PCORI - Patient Experience Recommender System
The focus of this PCORI pilot project is to maximize patient perspective and effectively support lifestyle choices by developing the "Patient Experience Recommender System for Persuasive Communication Tailoring" (PERSPeCT), an adaptive computer system that assesses a patient's individual perspective, understands the patient's preference for health messages, and provides personalized, persuasive health communication relevant to the individual patient. The project is a collaboration with UMass Medical Division of Health Informatics and Implementation Science and the CIIR.

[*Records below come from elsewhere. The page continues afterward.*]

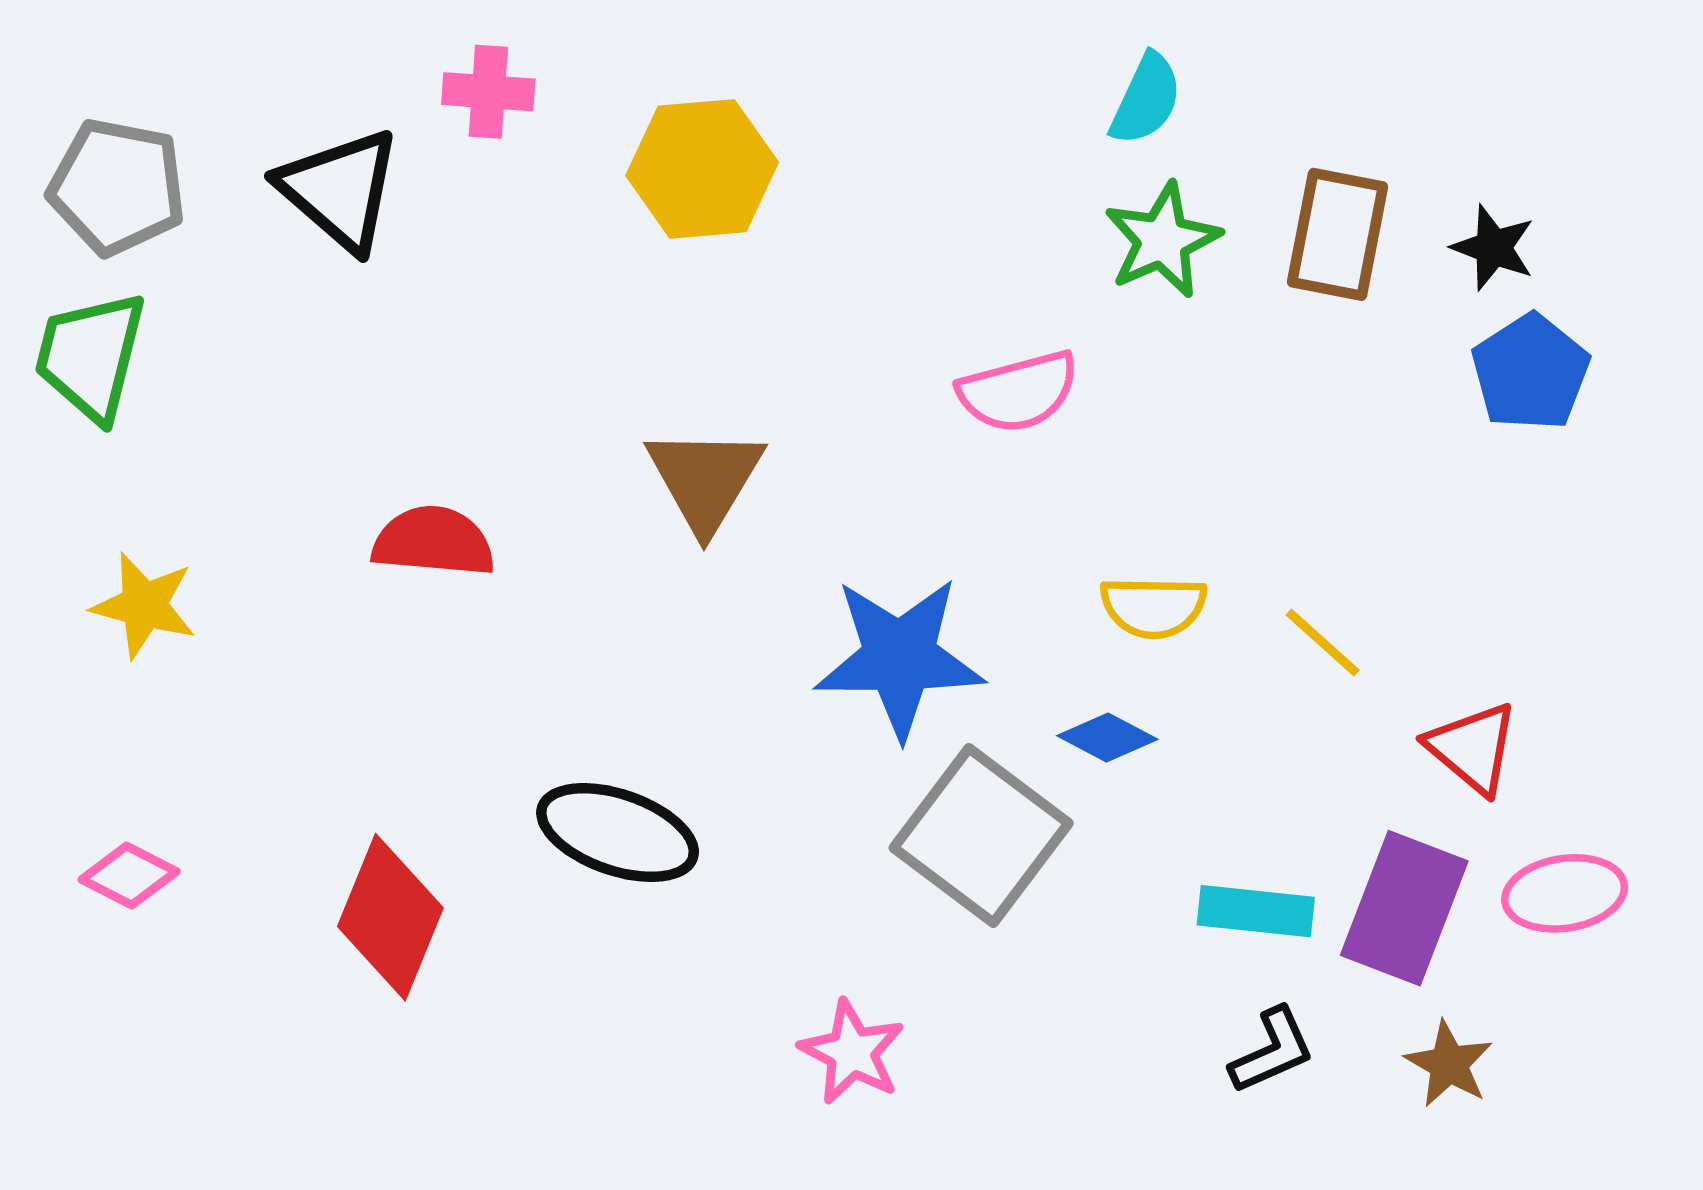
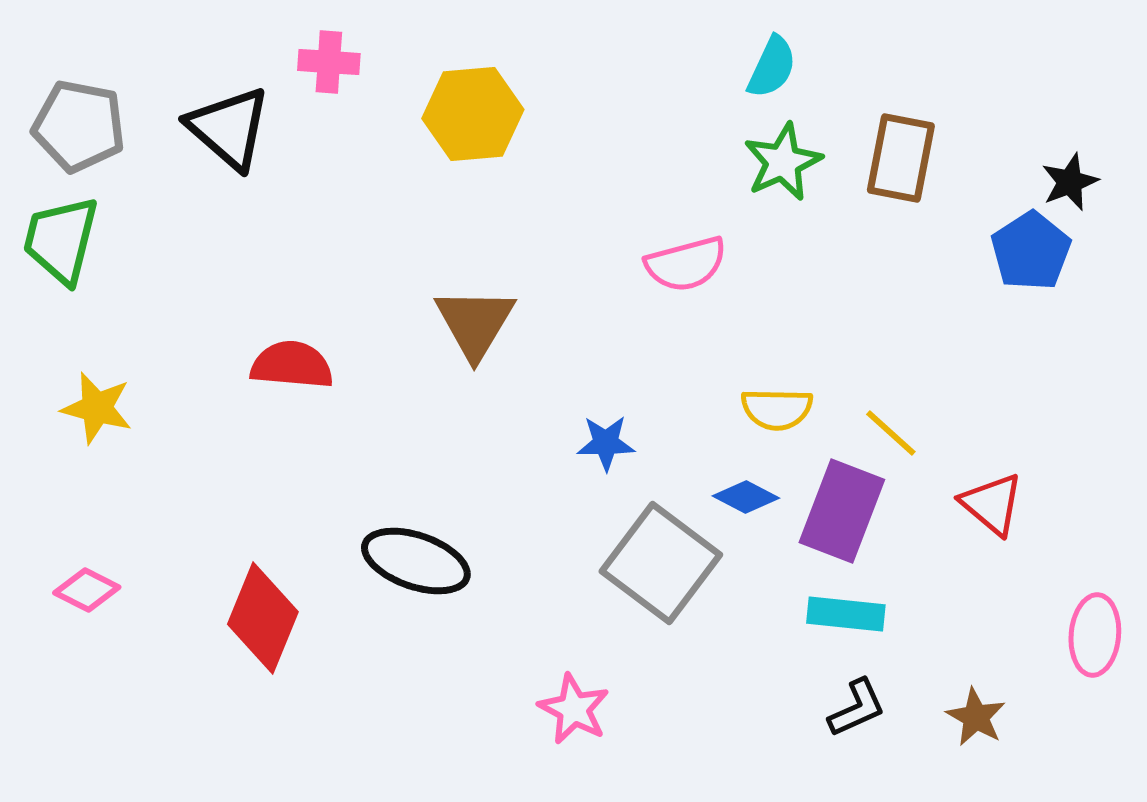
black star: (1493, 248) -> (1070, 182), moved, turned 30
blue star: (900, 657) -> (606, 443), size x0.5
pink ellipse: (1565, 893) -> (1095, 635), moved, turned -76
purple rectangle: (1404, 908) -> (842, 511), moved

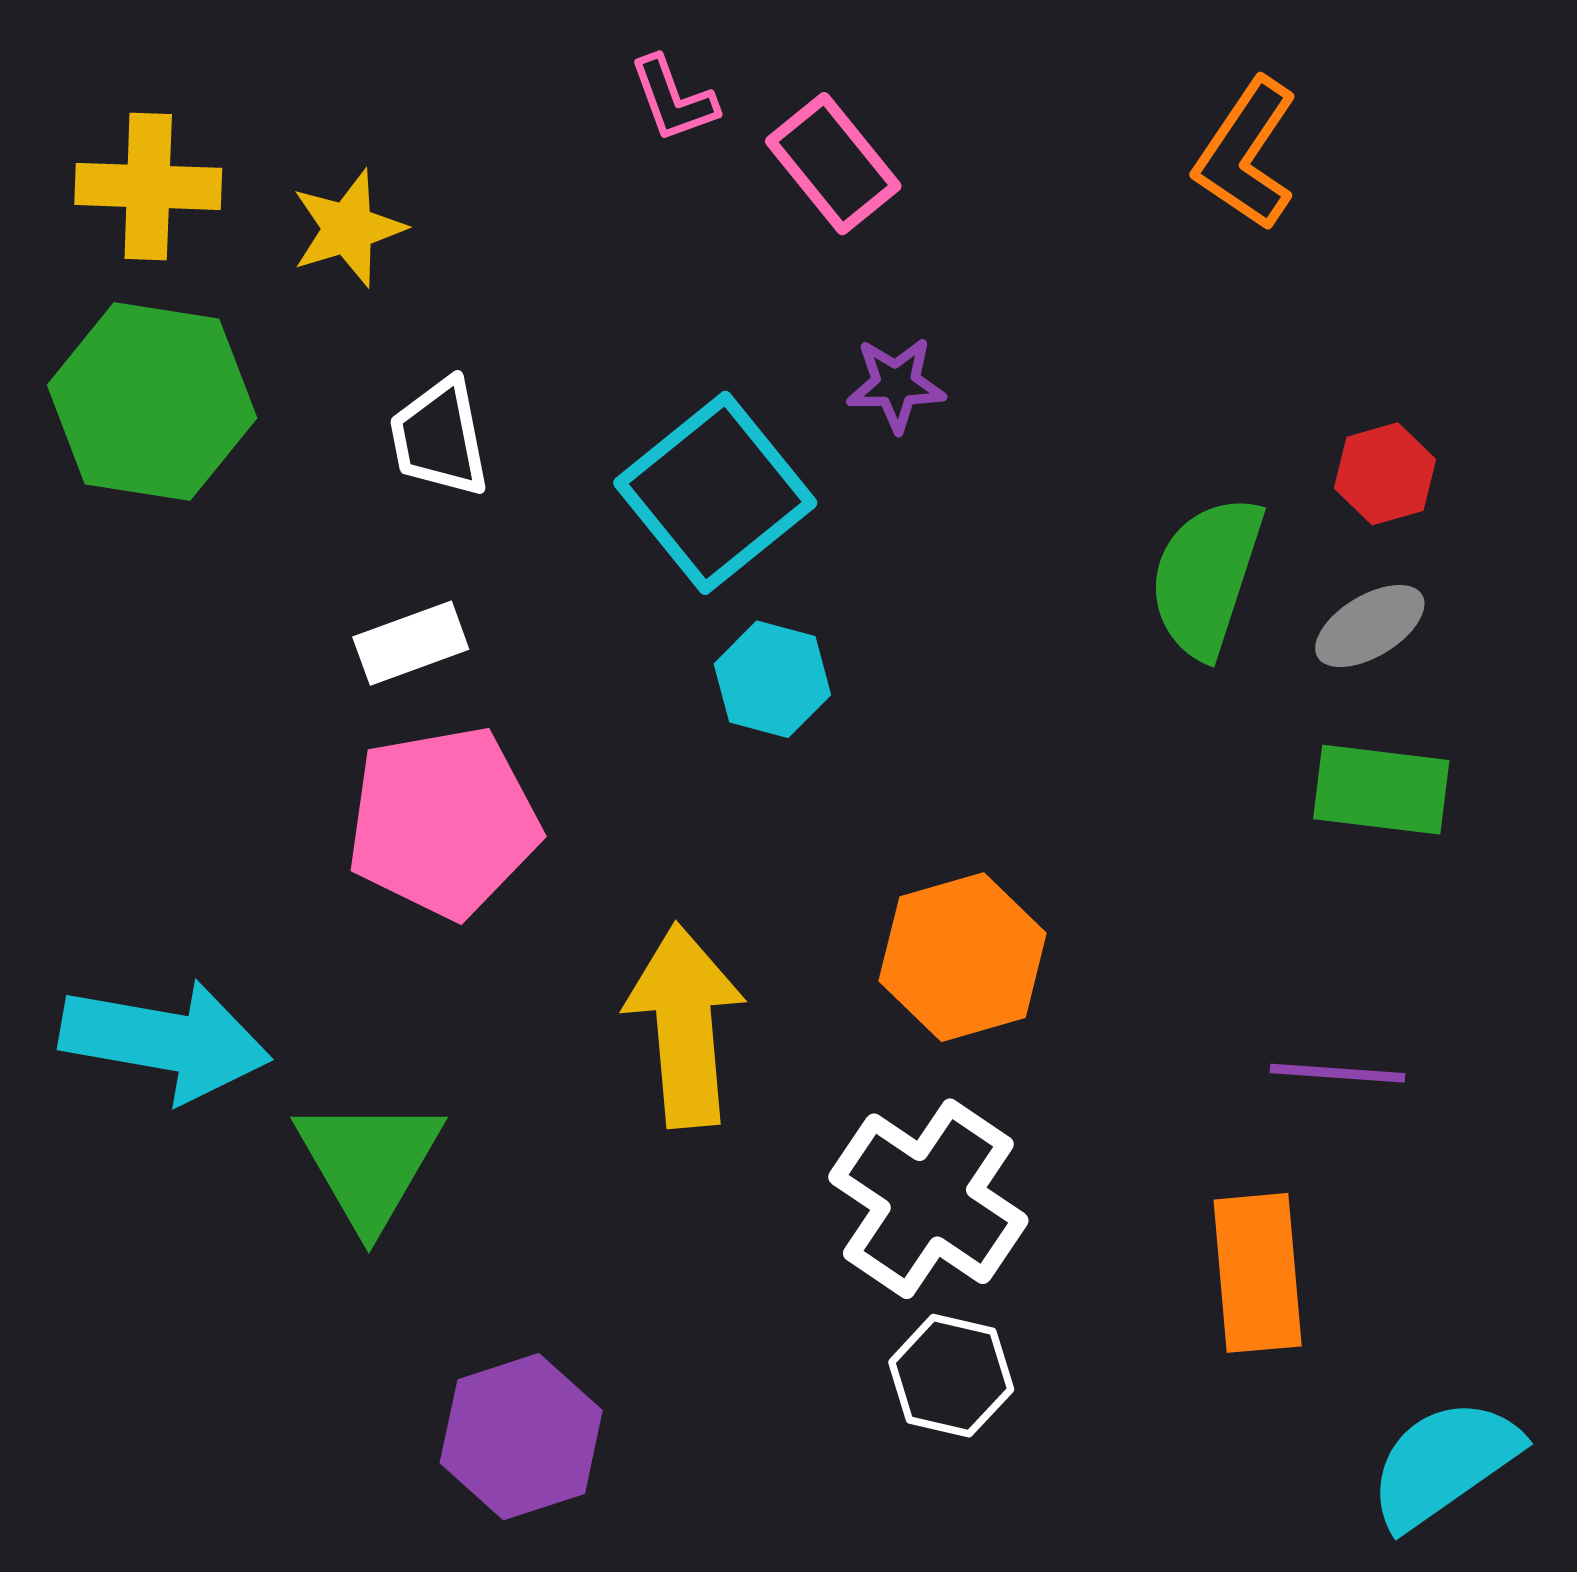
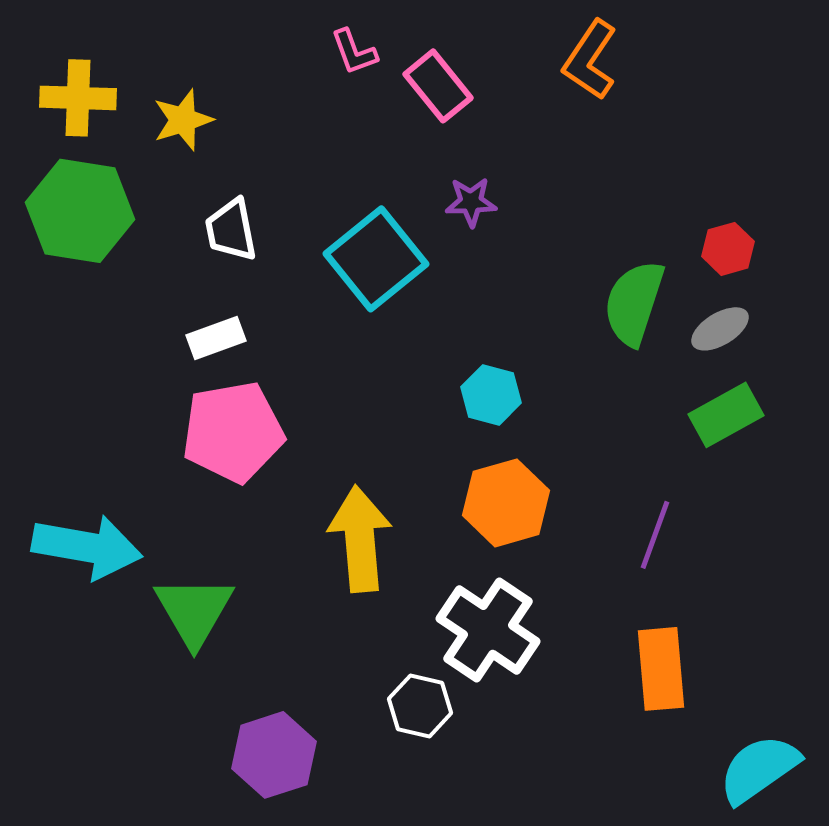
orange L-shape: (1246, 154) -> (590, 60), moved
cyan hexagon: (772, 679) -> (491, 395), moved
green rectangle: (1381, 790) -> (726, 415), turned -36
purple line: (1337, 1073) -> (655, 535), moved, turned -74
white hexagon: (951, 1376) -> (420, 706), moved

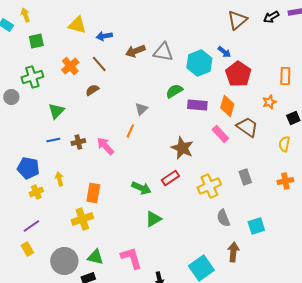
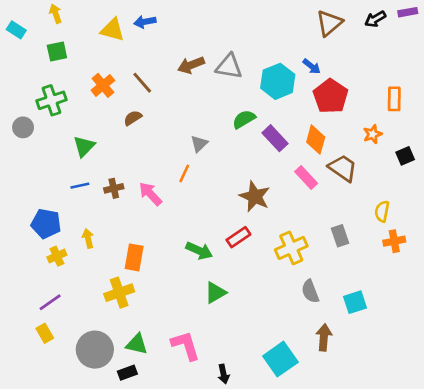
yellow arrow: (25, 15) -> (56, 14), moved
blue arrow: (104, 36) -> (145, 22), moved
purple rectangle: (197, 105) -> (275, 138), turned 42
yellow semicircle: (284, 144) -> (382, 211), moved

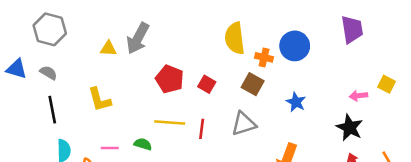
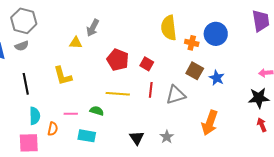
gray arrow: (138, 38) -> (93, 28), size x0.7
yellow triangle: (108, 48) -> (76, 43), moved
gray semicircle: (48, 73) -> (22, 46), moved, turned 128
brown square: (253, 84) -> (195, 71), moved
black star: (350, 128) -> (259, 98), turned -30
red line: (202, 129) -> (151, 90), moved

Proteus Infrastructure: Work Aggregation and Entity Extraction
This Mellon Foundation grant supports development of software and techniques for scholars in the humanities to use in processing large corpora of digitized books. Specifically, this a pilot project to build and evaluate research infrastructure for scanned books. While there are several large scanned book collections (for example the Internet Archive) much of this is unstructured and not easily used by scholars in the humanities. The grant will support building a Proteus infrastructure which will help scholars navigate and use such collections more easily. Components of the infrastructure include automatically identifying a book’s language, linking multiple editions of canonical works, finding quotations in canonical works, and entity detection.

OCRing Early Modern Text
This Mellon Foundation grant is part of a larger grant to Texas A&M. The teams will recognize the text from the 18th century English books using optical character recognition systems, and they will use their technology to automatically estimate OCR errors and correct the output of multiple OCR engines. This will be done using fast alignment algorithms.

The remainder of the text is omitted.